DALLAS — His approval ratings are among the lowest for any president in modern U.S. history. He's presiding over the worst economic crisis since the Great Depression. He acknowledges that many Americans have repudiated his Republican Party. And he's been utterly eclipsed by a charismatic successor.
Things haven't worked out so well for President Bush. He's banking on a kinder and gentler future.
With the days counting down on Bush's White House lease, plans for the George W. Bush Presidential Library are stepping up as architects finish designs for an edifice here on the campus of Southern Methodist University.
"I'm confident that people will come to change their mind about the president and some of the decisions he made," said Mark Langdale, a longtime Bush friend who heads the foundation overseeing the library's development. "You need time to get past the current news cycle and the prejudices and emotions of the moment."
The estimated $300-million project, situated on prime real estate at the university's entrance, is expected to open in 2013. It will contain the archives of the Bush presidency, a museum celebrating his accomplishments and a policy institute that its backers hope will become a leading Republican think tank.
Yet given the president's unpopularity, some Bush critics wonder whether the facility will turn out to be a historical white elephant. Fundraising for the project has been "very modest," said Dan Bartlett, a former Bush counselor who is acting as a library spokesman.
Langdale said the president was intentionally waiting until he leaves office to start seeking out donors.
"The skeptics could be right: It might be a white elephant," said Benjamin Hufbauer, an art history professor at the University of Louisville in Kentucky and an expert on presidential libraries. "But presidents don't see it that way. . . . Presidents see these as a foundation from which to build a new reputation. It's just the right kind of elephant."
For their part, SMU officials are certain that once they build it, people will come.
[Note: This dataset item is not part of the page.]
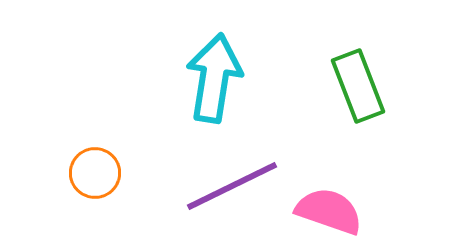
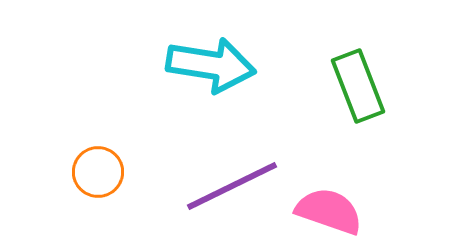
cyan arrow: moved 3 px left, 13 px up; rotated 90 degrees clockwise
orange circle: moved 3 px right, 1 px up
"Sometimes the administrations that have the kinds of interesting times that this one has had make for even more research and discussion and debate," said Brad Cheves, the university's vice president for development and external affairs. "That will make it an even more vital and vibrant place."
The complex will certainly be in friendly territory. First Lady Laura Bush is an SMU alum and member of the board of trustees. And although 57% of Dallas County voters went for President-elect Barack Obama in November's election, the precinct that encompasses SMU voted overwhelmingly for Republican John McCain.
The exclusive Preston Hollow neighborhood, about a 10-minute drive from the library and where the Bushes recently purchased a post-White House home worth more than $3 million, was another McCain stronghold.
What's more, most of last year's controversy about the choice of SMU as the site of the library has dissipated. What remains are concerns of some faculty members that the Bush policy institute will become a neoconservative firebase rather than the legitimate scholarly enclave promised by officials of the library foundation and the university.
Just how valuable the entire complex will be to historians remains uncertain, especially given an executive order signed by Bush in 2001 that grants a former president broad discretion to withhold administration documents from the public.
Historians have criticized Bush's order, which overrides national records laws mandating the release of documents 12 years after a president leaves office, and they have urged Obama to reverse it.
Langdale said the Bush museum would not avoid the most divisive episodes of the last eight years, such as the administration's much-criticized response to Hurricane Katrina.
But those controversies may also get some positive historical spin.
"There's an interesting lesson about Katrina and the limitations of government assistance to respond to big natural disasters," Langdale said. "They are acts of God, and they are tough. It's definitely a story line I would not shy away from addressing somehow in the museum."